In the development of cancer, for example, the cancer cells need to be able to divide quickly and repeatedly with help from the enzyme telomerase, new base pairs are added on the telomere, so it is not shortened to the same extent with each cell division.
High telomerase activity and long telomeres are thus an indicator of healthy or young cells.
In general, the study was very well executed. However, there is still a 'but' that is really bothering Clinical Professor Stig E. Bojesen of the Department of Clinical Biochemistry at Herlev and Gentofte Hospital.
Professor Bojesen was not involved in the new research study, but he has read the conclusions and the method behind the tests.
According to the professor, the results are to be expected because there is no doubt that playing football is healthy both for the body and for biological ageing. But it is nevertheless extremely difficult to know how everything is connected.
Stig E. Bojesen points out that the study as such cannot determine:
- Whether the men have a younger biological age because they play football.
- Whether they play football because they have a younger biological age.
- Or whether an unrelated third factor means they play football AND have a younger biological age.
“It may be that people who play football throughout their lives also generally live more healthy or struggle with fewer health-related problems that could have a negative impact on their biological age. This could be the reason for the results that the study has found,” says the professor.
Stig E. Bojesen also points out that it is obviously almost practically impossible to conduct a study in which, over 50 years, you get one group of men to play football and another group to be inactive.
However, it would be this type of study that could definitively affirm the direct anti-ageing effect of playing football or practising other forms of sport.

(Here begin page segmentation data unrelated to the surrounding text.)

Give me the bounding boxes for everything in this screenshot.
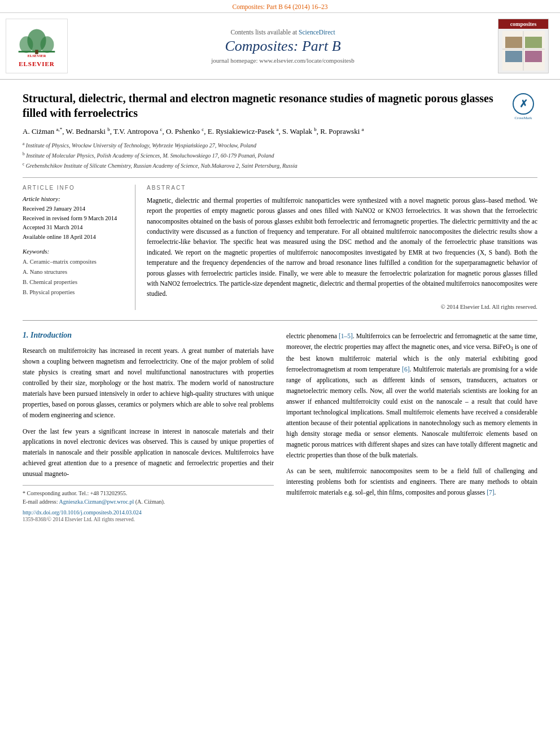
keywords-list: A. Ceramic–matrix composites A. Nano str… — [23, 257, 126, 297]
available-date: Available online 18 April 2014 — [23, 233, 126, 242]
intro-heading-text: 1. Introduction — [23, 331, 72, 339]
svg-rect-8 — [525, 37, 542, 48]
copyright-line: © 2014 Elsevier Ltd. All rights reserved… — [147, 304, 537, 310]
elsevier-brand-label: ELSEVIER — [19, 60, 55, 67]
issn-line: 1359-8368/© 2014 Elsevier Ltd. All right… — [23, 517, 274, 522]
abstract-text: Magnetic, dielectric and thermal propert… — [147, 195, 537, 299]
sciencedirect-label: Contents lists available at ScienceDirec… — [73, 29, 492, 36]
body-content: 1. Introduction Research on multiferroic… — [23, 331, 537, 523]
intro-heading: 1. Introduction — [23, 331, 274, 340]
main-content: Structural, dielectric, thermal and elec… — [0, 80, 560, 534]
abstract-col: ABSTRACT Magnetic, dielectric and therma… — [147, 185, 537, 310]
article-info-abstract-section: ARTICLE INFO Article history: Received 2… — [23, 177, 537, 310]
elsevier-logo: ELSEVIER ELSEVIER — [6, 19, 68, 73]
article-history-label: Article history: — [23, 195, 126, 202]
received-revised-date: Received in revised form 9 March 2014 — [23, 214, 126, 224]
svg-rect-10 — [525, 51, 542, 62]
ref-7[interactable]: [7] — [487, 489, 494, 496]
journal-citation-text: Composites: Part B 64 (2014) 16–23 — [233, 3, 328, 10]
composites-logo: composites — [498, 19, 549, 73]
svg-rect-7 — [505, 37, 522, 48]
journal-citation-bar: Composites: Part B 64 (2014) 16–23 — [0, 0, 560, 13]
email-footnote: E-mail address: Agnieszka.Cizman@pwr.wro… — [23, 497, 274, 506]
affiliation-c: c Grebenshchikov Institute of Silicate C… — [23, 161, 537, 170]
ref-6[interactable]: [6] — [402, 366, 409, 373]
journal-header: ELSEVIER ELSEVIER Contents lists availab… — [0, 13, 560, 80]
ref-1-5[interactable]: [1–5] — [339, 333, 353, 339]
keyword-2: A. Nano structures — [23, 267, 126, 277]
keyword-3: B. Chemical properties — [23, 277, 126, 287]
keywords-label: Keywords: — [23, 248, 126, 255]
intro-para4: As can be seen, multiferroic nanocomposi… — [286, 466, 537, 498]
article-history: Article history: Received 29 January 201… — [23, 195, 126, 242]
keyword-4: B. Physical properties — [23, 287, 126, 298]
keywords-section: Keywords: A. Ceramic–matrix composites A… — [23, 248, 126, 297]
svg-point-2 — [20, 36, 33, 53]
email-link[interactable]: Agnieszka.Cizman@pwr.wroc.pl — [59, 499, 134, 505]
doi-link[interactable]: http://dx.doi.org/10.1016/j.compositesb.… — [23, 509, 142, 516]
article-title-section: Structural, dielectric, thermal and elec… — [23, 91, 537, 120]
crossmark-label: CrossMark — [514, 116, 532, 120]
body-left-col: 1. Introduction Research on multiferroic… — [23, 331, 274, 523]
authors-line: A. Ciżman a,*, W. Bednarski b, T.V. Antr… — [23, 126, 537, 137]
footnote-section: * Corresponding author. Tel.: +48 713202… — [23, 485, 274, 522]
svg-text:ELSEVIER: ELSEVIER — [28, 54, 46, 58]
intro-para3: electric phenomena [1–5]. Multiferroics … — [286, 331, 537, 461]
journal-info-center: Contents lists available at ScienceDirec… — [73, 19, 492, 73]
body-right-col: electric phenomena [1–5]. Multiferroics … — [286, 331, 537, 523]
crossmark-icon: ✗ — [513, 93, 534, 115]
doi-line[interactable]: http://dx.doi.org/10.1016/j.compositesb.… — [23, 509, 274, 516]
sciencedirect-link[interactable]: ScienceDirect — [299, 29, 335, 36]
affiliations: a Institute of Physics, Wrocław Universi… — [23, 141, 537, 171]
received-date: Received 29 January 2014 — [23, 204, 126, 214]
journal-homepage: journal homepage: www.elsevier.com/locat… — [73, 57, 492, 64]
crossmark-badge[interactable]: ✗ CrossMark — [509, 93, 537, 120]
keyword-1: A. Ceramic–matrix composites — [23, 257, 126, 267]
svg-point-3 — [40, 36, 54, 53]
intro-para1: Research on multiferroicity has increase… — [23, 346, 274, 421]
composites-logo-image — [498, 29, 548, 73]
intro-para2: Over the last few years a significant in… — [23, 426, 274, 480]
article-info-heading: ARTICLE INFO — [23, 185, 126, 191]
article-title: Structural, dielectric, thermal and elec… — [23, 91, 509, 120]
article-info-col: ARTICLE INFO Article history: Received 2… — [23, 185, 135, 310]
abstract-heading: ABSTRACT — [147, 185, 537, 191]
svg-rect-9 — [505, 51, 522, 62]
journal-title: Composites: Part B — [73, 38, 492, 55]
corresponding-author: * Corresponding author. Tel.: +48 713202… — [23, 489, 274, 497]
affiliation-a: a Institute of Physics, Wrocław Universi… — [23, 141, 537, 150]
section-divider — [23, 320, 537, 321]
affiliation-b: b Institute of Molecular Physics, Polish… — [23, 151, 537, 160]
elsevier-tree-icon: ELSEVIER — [14, 25, 59, 59]
accepted-date: Accepted 31 March 2014 — [23, 223, 126, 233]
composites-logo-label: composites — [498, 19, 548, 29]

Researchers recognise the issues
Peter Krustrup and Marie von Ahnen Hagman recognise the issues around the causal link.
In the scientific article, they describe how telomere length is also related to other factors such as smoking, BMI, alcohol consumption, diet, socioeconomic status and stress level. In the study, the researchers only controlled for smoking and alcohol consumption.

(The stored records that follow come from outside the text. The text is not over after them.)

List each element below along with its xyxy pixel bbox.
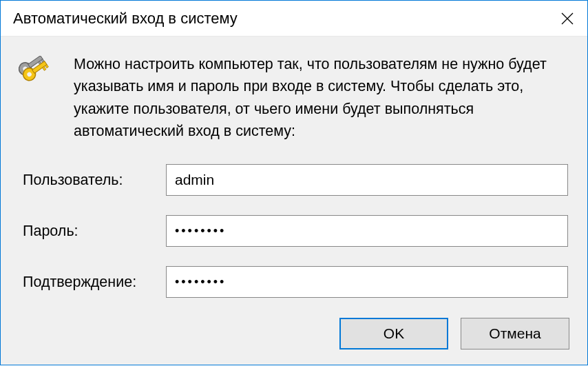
username-input[interactable] (166, 164, 568, 196)
password-row: Пароль: (19, 215, 569, 247)
username-row: Пользователь: (19, 164, 569, 196)
description-row: Можно настроить компьютер так, что польз… (19, 53, 569, 142)
confirm-label: Подтверждение: (19, 274, 166, 291)
close-button[interactable] (547, 1, 587, 37)
cancel-button[interactable]: Отмена (461, 318, 569, 349)
dialog-title: Автоматический вход в систему (13, 10, 238, 28)
confirm-input[interactable] (166, 266, 568, 298)
description-text: Можно настроить компьютер так, что польз… (74, 53, 569, 142)
dialog-content: Можно настроить компьютер так, что польз… (1, 37, 587, 298)
username-label: Пользователь: (19, 172, 166, 189)
button-row: OK Отмена (339, 318, 569, 349)
svg-rect-10 (43, 67, 46, 71)
close-icon (561, 12, 574, 25)
password-input[interactable] (166, 215, 568, 247)
titlebar: Автоматический вход в систему (1, 1, 587, 37)
svg-rect-11 (45, 65, 49, 68)
keys-icon (19, 56, 57, 94)
password-label: Пароль: (19, 223, 166, 240)
ok-button[interactable]: OK (339, 318, 448, 349)
auto-login-dialog: Автоматический вход в систему (0, 0, 588, 365)
confirm-row: Подтверждение: (19, 266, 569, 298)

In order to address the question of the direct link, the researchers plan to carry out a follow-up training study in which older, untrained participants will play football two to three times a week for 12 months to investigate whether a shorter period of regular football training in older people could have an effect on telomere length.
Women also to be tested
The researchers are now finalising a similar study with women aged 60-80 in which they have expanded the protocol to also test fitness, heart function, muscle strength and psychosocial health.

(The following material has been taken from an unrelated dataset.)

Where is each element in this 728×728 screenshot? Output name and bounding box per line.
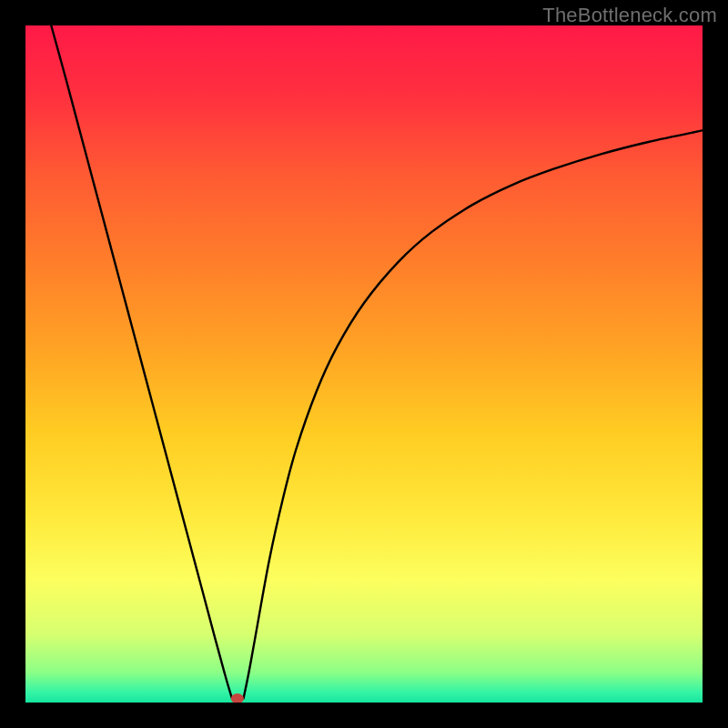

“In the upcoming study, we will have the opportunity to investigate the correlation between telomere length and parameters such as fitness, cardiac health and self-perceived quality of life, which could be an interesting addition to the findings in men,” says Marie von Ahnen Hagman.
Peter Krustrup stresses that although the trial participants played football, many other sports could probably do the same for biological age. Researchers have found similar links between telomere length and high-intensity interval training and endurance training in the form of running.
“But football is an effective combination of three training types, offering endurance training, intense interval training and strength training in one and the same sport. This brings broad-spectrum positive benefits that aren’t found in other sports that only involve one, or perhaps two, of the cited training types,” says Peter Krustrup.